Edinho tem história ligada ao Santos e nunca saiu do futebol paulista como profissional (Foto: Divulgação/ Santos FC)

O caso
Edinho já foi preso outras três vezes. A primeira, o ex-goleiro foi detido com outras 17 pessoas pela Operação Indra em junho de 2005, realizada pelo Departamento de Investigações sobre Narcóticos (Denarc), acusado de ligação com uma organização de tráfico de drogas comandada por Naldinho, na Baixada Santista. Após seis meses em prisão provisória, foi solto com liminar em habeas corpus concedida pelo Supremo Tribunal Federal (STF).

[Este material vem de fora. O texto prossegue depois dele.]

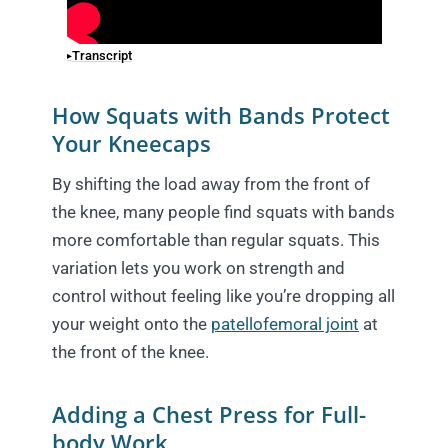
Transcript
How Squats with Bands Protect
Your Kneecaps
By shifting the load away from the front of
the knee, many people find squats with bands
more comfortable than regular squats. This
variation lets you work on strength and
control without feeling like you’re dropping all
your weight onto the
patellofemoral joint
at
the front of the knee.
Adding a Chest Press for Full-
body Work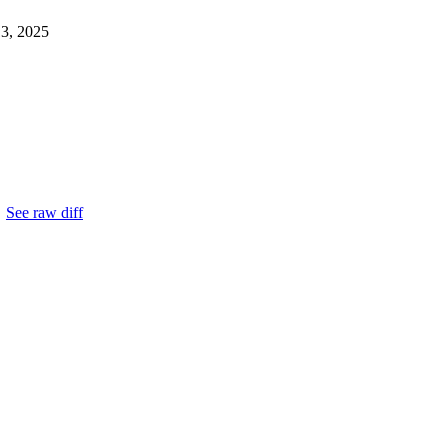
13, 2025
.
See raw diff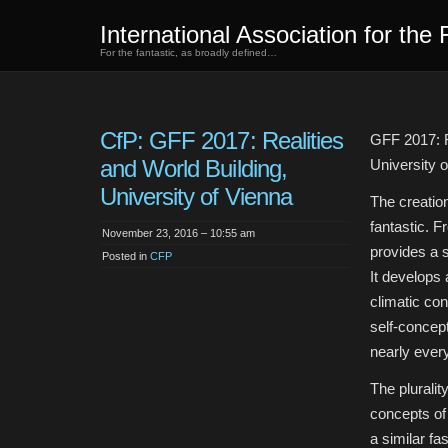
International Association for the 
For the fantastic, as broadly defined…
CfP: GFF 2017: Realities
GFF 2017: R
and World Building,
University 
University of Vienna
The creation
fantastic. F
November 23, 2016 – 10:55 am
provides a s
Posted in
CFP
It develops 
climatic con
self-concep
nearly every
The pluralit
concepts of 
a similar fa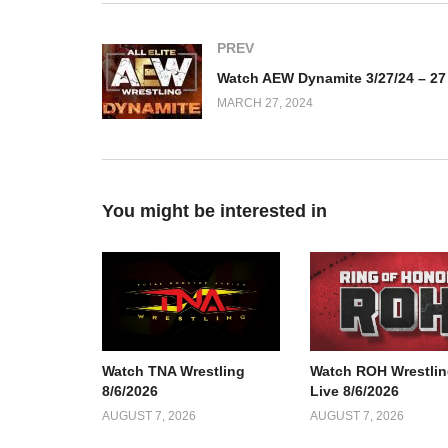
PREV
MARCH 27, 2024
You might be interested in
Watch TNA Wrestling
Watch ROH Wrestlin
8/6/2026
Live 8/6/2026
AUGUST 7, 2026
AUGUST 7, 2026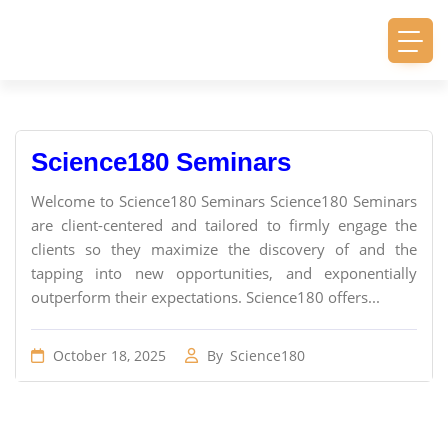
Science180 Seminars
Welcome to Science180 Seminars Science180 Seminars
are client-centered and tailored to firmly engage the
clients so they maximize the discovery of and the
tapping into new opportunities, and exponentially
outperform their expectations. Science180 offers...
October 18, 2025
By
Science180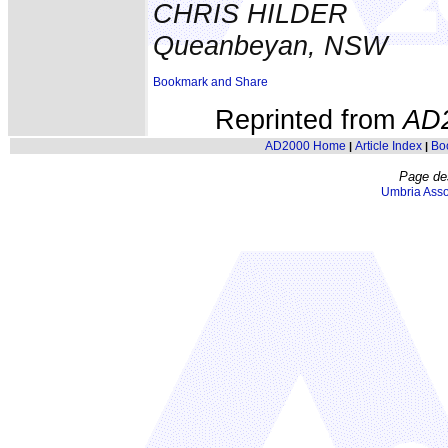
CHRIS HILDER
Queanbeyan, NSW
Reprinted from
AD
AD2000 Home
Article Index
Bo
|
|
Page de
Umbria Asso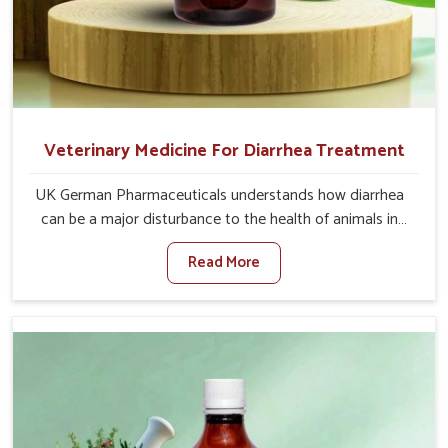
Veterinary Medicine For Diarrhea Treatment
UK German Pharmaceuticals understands how diarrhea
can be a major disturbance to the health of animals in
Changlang. When set against any other Veterinary
Read More
Medicine For Diarrhea Treatment Manufacturers in
Changlang, although we are not based there, we create
results for controlling as well as treating diarrhea fast.
Once diarrhea is contracted, it starts turning into
dehydration, getting weaker, and losing all the health and
productivity associated with healthy animals in
Changlang. Our veterinary medicines in Changlang are so
carefully formulated that they treat the symptoms as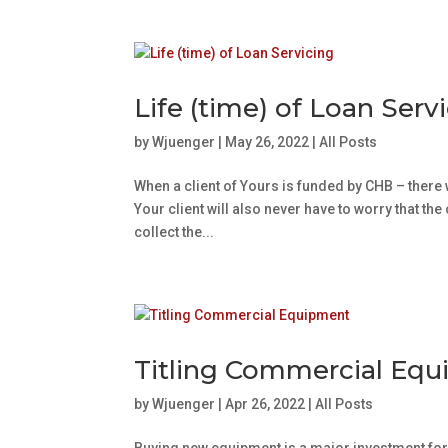
Life (time) of Loan Serv
by
Wjuenger
|
May 26, 2022
|
All Posts
When a client of Yours is funded by CHB – there 
Your client will also never have to worry that th
collect the...
Titling Commercial Eq
by
Wjuenger
|
Apr 26, 2022
|
All Posts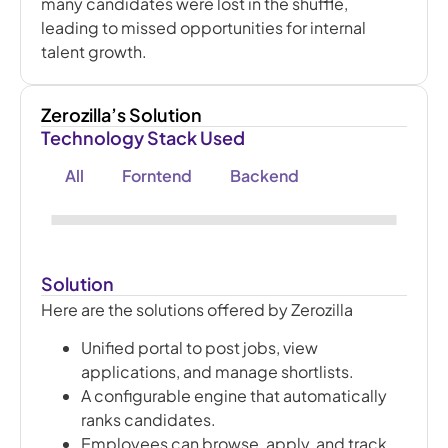
many candidates were lost in the shuffle,
leading to missed opportunities for internal
talent growth.
Zerozilla’s Solution
Technology Stack Used
All
Forntend
Backend
Solution
Here are the solutions offered by Zerozilla
Unified portal to post jobs, view
applications, and manage shortlists.
A configurable engine that automatically
ranks candidates.
Employees can browse, apply, and track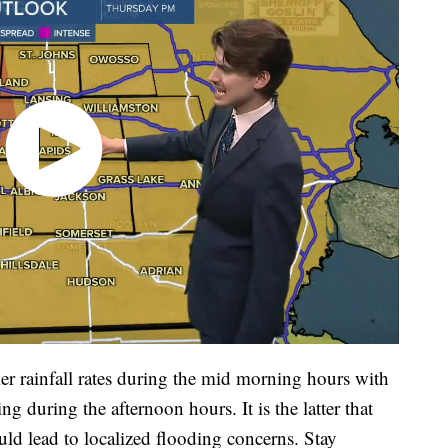
er rainfall rates during the mid morning hours with
 during the afternoon hours. It is the latter that
ould lead to localized flooding concerns. Stay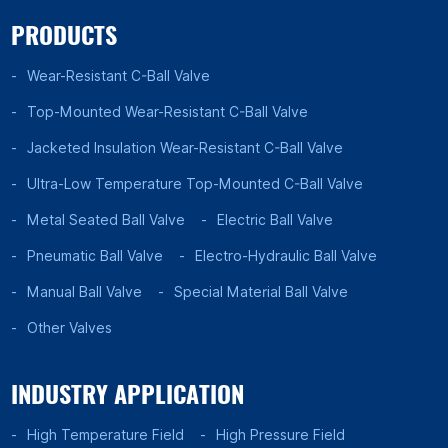
PRODUCTS
Wear-Resistant C-Ball Valve
Top-Mounted Wear-Resistant C-Ball Valve
Jacketed Insulation Wear-Resistant C-Ball Valve
Ultra-Low Temperature Top-Mounted C-Ball Valve
Metal Seated Ball Valve
Electric Ball Valve
Pneumatic Ball Valve
Electro-Hydraulic Ball Valve
Manual Ball Valve
Special Material Ball Valve
Other Valves
INDUSTRY APPLICATION
High Temperature Field
High Pressure Field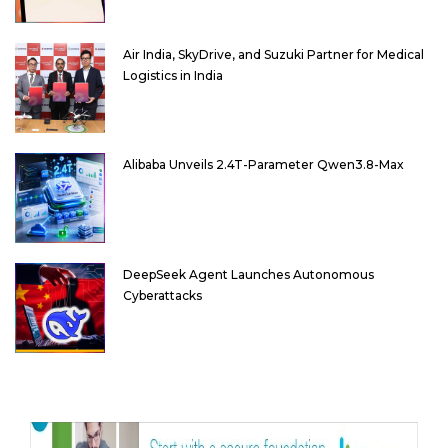
Air India, SkyDrive, and Suzuki Partner for Medical
Logistics in India
Alibaba Unveils 2.4T-Parameter Qwen3.8-Max
DeepSeek Agent Launches Autonomous
Cyberattacks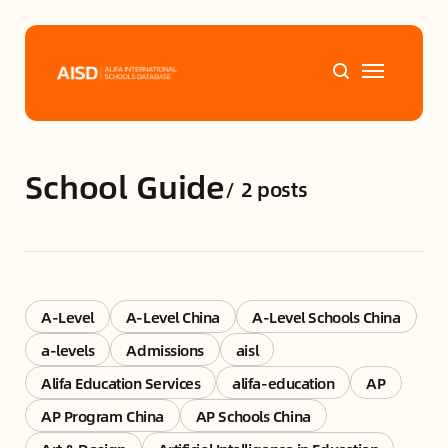
Home
School Guide
/
2 posts
Tags
Alifa Services
Chinese Guardians
A-Level
A-Level China
A-Level Schools China
a-levels
Admissions
aisl
News
Alifa Education Services
alifa-education
AP
AP Program China
AP Schools China
Mini-Podcasts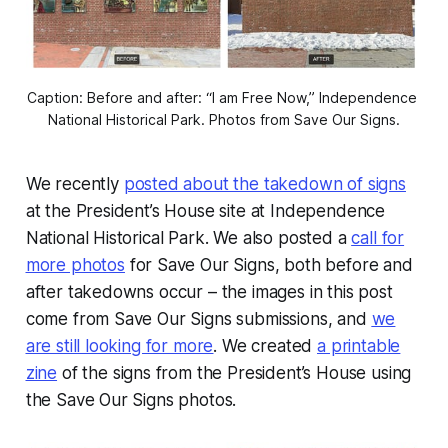
Caption: Before and after: “I am Free Now,” Independence 
National Historical Park. Photos from Save Our Signs.
We recently
posted about the takedown of signs
at the President’s House site at Independence
National Historical Park. We also posted a
call for
more photos
for Save Our Signs, both before and
after takedowns occur – the images in this post
come from Save Our Signs submissions, and
we
are still looking for more
. We created
a printable
zine
of the signs from the President’s House using
the Save Our Signs photos.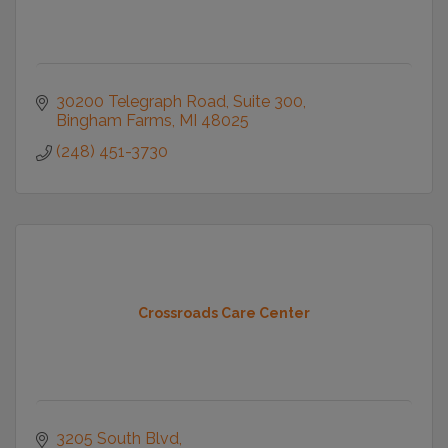
30200 Telegraph Road
Suite 300
Bingham Farms
MI
48025
(248) 451-3730
Crossroads Care Center
3205 South Blvd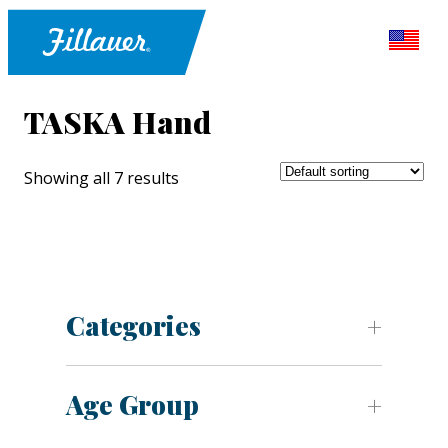
TASKA Hand
Showing all 7 results
Categories
Age Group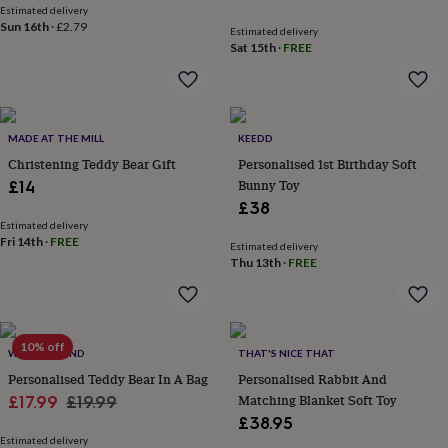
Estimated delivery
home
New
Sun 16th
·
£2.79
Estimated delivery
job
Retirement
Surprise
Sat 15th
·
FREE
'scratch
to
reveal'
Sympathy
Thank
you
Thinking
of
MADE AT THE MILL
KEEDD
you
Wedding
Experiences
Christening Teddy Bear Gift
Personalised 1st Birthday Soft
days
Adventure
Art
For
Bunny Toy
£14
couples
For
£38
groups
For
her
For
Estimated delivery
Fri 14th
·
FREE
him
Food
Music
Photography
Sports
The
Estimated delivery
Thu 13th
·
FREE
Flower
Shop
Fresh
flowers
Dried
flowers
Alternative
flowers
Artificial
10% off
WARNER'S END
THAT'S NICE THAT
flowers
Letterbox
flowers
Personalised Teddy Bear In A Bag
Hand-
Personalised Rabbit And
tied
Sale
Regular
Matching Blanket Soft Toy
£17.99
£19.99
flowers
Luxury
£38.95
price
price
flowers
Roses
Birthday
Estimated delivery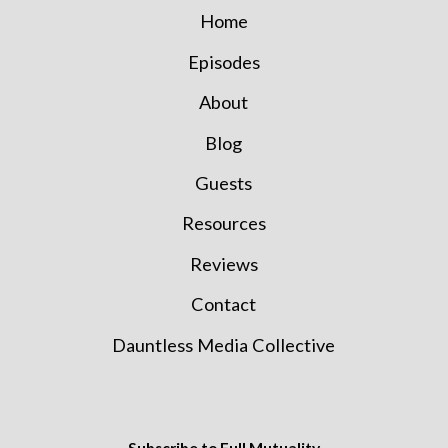
Home
Episodes
About
Blog
Guests
Resources
Reviews
Contact
Dauntless Media Collective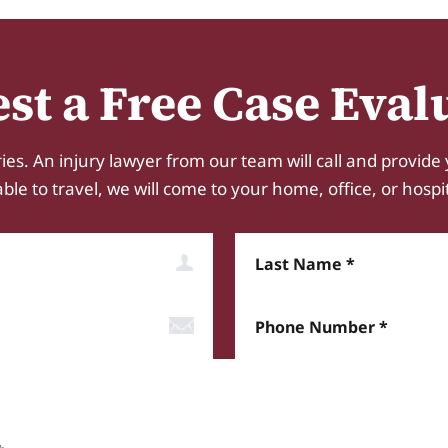
st a Free Case Eval
ies. An injury lawyer from our team will call and provide 
e to travel, we will come to your home, office, or hospital.
Last Name
Phone Number*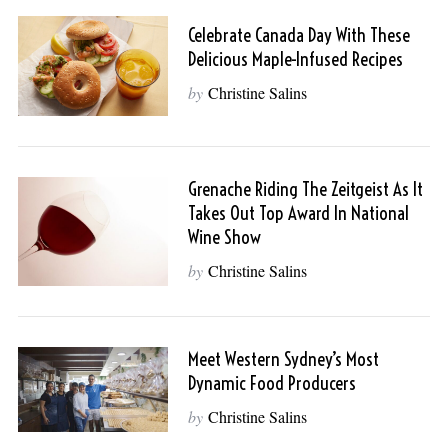
Celebrate Canada Day With These
Delicious Maple-Infused Recipes
by
Christine Salins
Grenache Riding The Zeitgeist As It
Takes Out Top Award In National
Wine Show
by
Christine Salins
Meet Western Sydney’s Most
Dynamic Food Producers
by
Christine Salins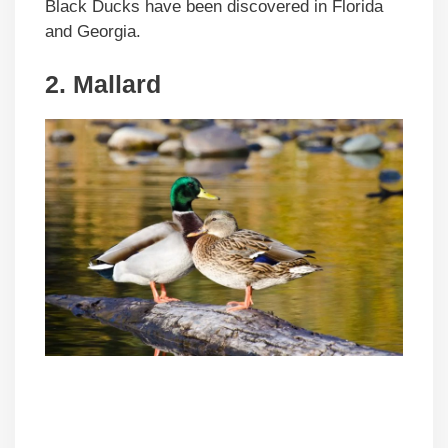
Black Ducks have been discovered in Florida
and Georgia.
2. Mallard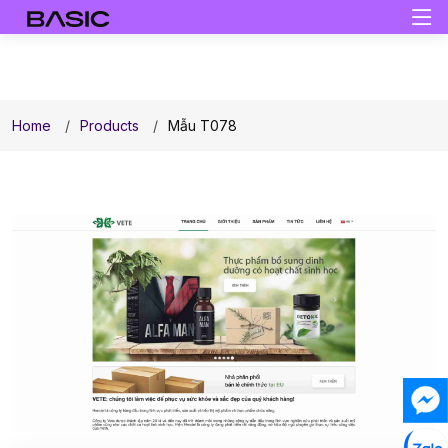
Home
Products
Mẫu T078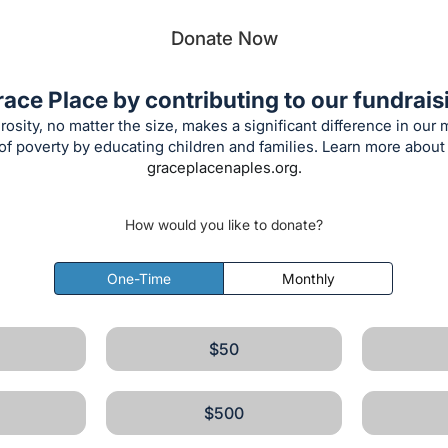
Donate Now
ace Place by contributing to our fundraisi
rosity, no matter the size, makes a significant difference in our 
f poverty by educating children and families. Learn more about
graceplacenaples.org.
How would you like to donate?
One-Time
Monthly
$50
$500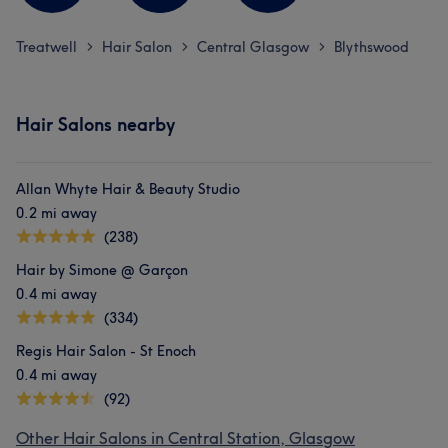
Treatwell
Hair Salon
Central Glasgow
Blythswood
>
>
>
Hair Salons nearby
Allan Whyte Hair & Beauty Studio
0.2 mi away
(238)
Hair by Simone @ Garçon
0.4 mi away
(334)
Regis Hair Salon - St Enoch
0.4 mi away
(92)
Other Hair Salons in Central Station, Glasgow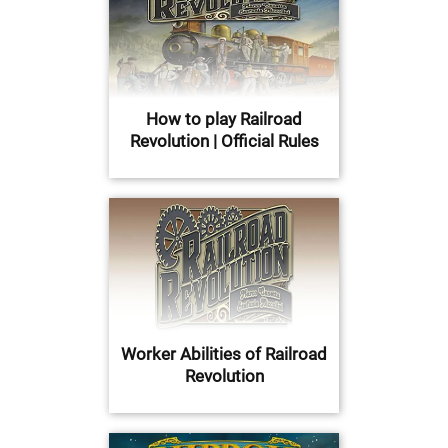
How to play Railroad
Revolution | Official Rules
Worker Abilities of Railroad
Revolution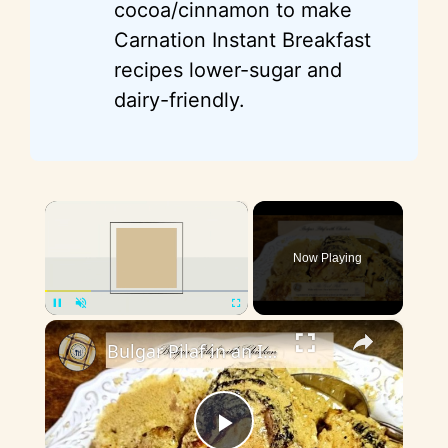
cocoa/cinnamon to make
Carnation Instant Breakfast
recipes lower-sugar and
dairy-friendly.
×
Now Playing
×
Pause
Unmute
Fullscreen
Bulgar Pilaf in an Instant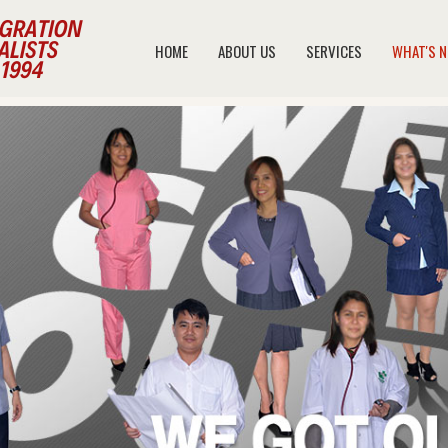
HOME
ABOUT US
SERVICES
WHAT'S 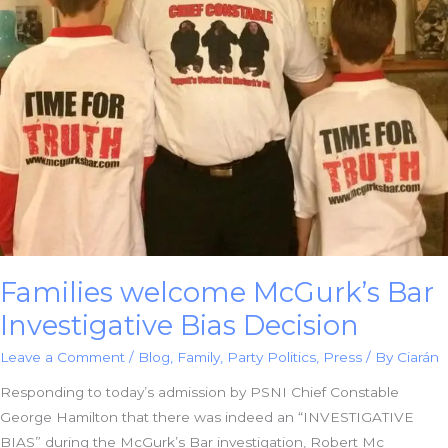
Families welcome McGurk’s Bar
Investigative Bias Decision
Leave a Comment
/
Blog
,
Family
,
Party Politics
,
Press
/ By
Ciarán
Responding to today’s admission by PSNI Chief Constable
George Hamilton that there was indeed an “INVESTIGATIVE
BIAS” during the McGurk’s Bar investigation, Robert Mc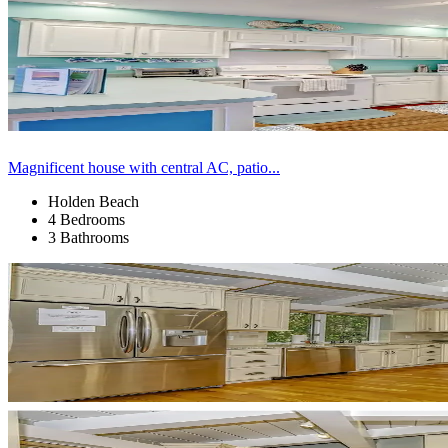
Magnificent house with central AC, patio...
Holden Beach
4 Bedrooms
3 Bathrooms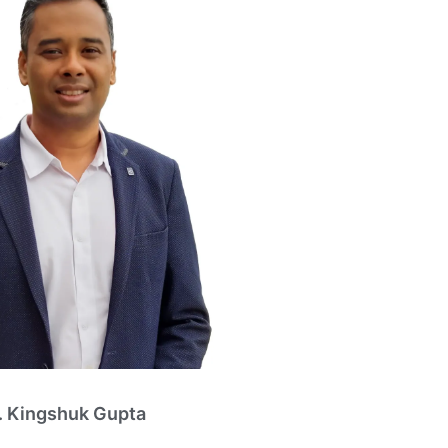
. Kingshuk Gupta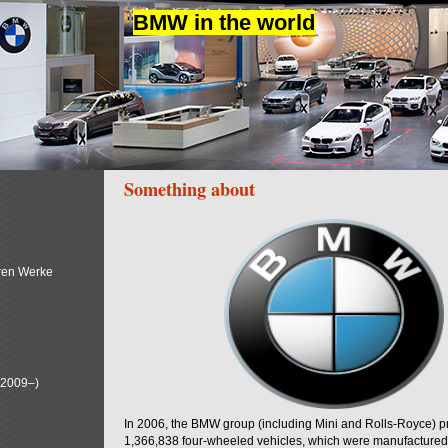
BMW in the world
Something about
ren Werke
(2009–)
In 2006, the BMW group (including Mini and Rolls-Royce) 
1,366,838 four-wheeled vehicles, which were manufactured i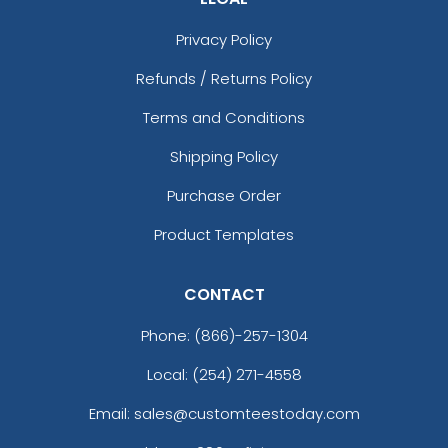
Privacy Policy
Refunds / Returns Policy
Terms and Conditions
Shipping Policy
Purchase Order
Product Templates
CONTACT
Phone:
(866)-257-1304
Local: (254) 271-4558
Email: sales@customteestoday.com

Em janeiro de 2006, ele teve a prisão decretada com o aditamento da denúncia, que passou a incluir o crime de lavagem de dinheiro. Edinho obteve o direito de permanecer em liberdade por causa de uma decisão do Superior Tribunal de Justiça (STJ). Em fevereiro, o Ministério Público denunciou o ex-goleiro por lavagem de dinheiro, o que resultou em uma nova prisão, 47 dias após conseguir a liberdade. Depois disso, a Justiça vinha negando com frequência os pedidos de liberdade feitas por Edinho.

Edinho segue detido no 5º DP de Santos, aguardando alvará de soltura (Foto: Reprodução/ TV Tribuna)

Edinho segue detido no 5º DP de Santos, aguardando alvará de soltura (Foto: Reprodução/ TV Tribuna)

No dia 21 de dezembro de 2006, a ministra Ellen Gracie havia negado pedido de habeas corpus feito pela defesa do ex-jogador mas, sete dias depois, os advogados pediram reconsideração da decisão. Edinho saiu da Penitenciária de Tremembé no dia seguinte.

No dia 30 de maio de 2014, o ex-goleiro foi condenado pelos crimes de lavagem de dinheiro e associação ao tráfico de drogas após decisão da juíza Suzana Pereira da Silva, auxiliar da 1ª Vara Criminal de Praia Grande. Edinho foi preso no dia 7 de julho por não ter apresentado seu passaporte à Justiça, uma das exigências para permanecer em liberdade até a decisão final da Justiça. Eugênio Malavasi, advogado de Edinho, conseguiu um habeas corpus para liberar seu cliente.

Em novembro do mesmo ano, o ex-goleiro foi detido no Fórum de Praia Grande, após cumprir a medida cautelar que exigia que ele comparecesse mensalmente em juízo e registrasse sua rotina. Edinho foi solto no dia seguinte. A Justiça acatou o pedido de habeas corpus impetrado pela defesa.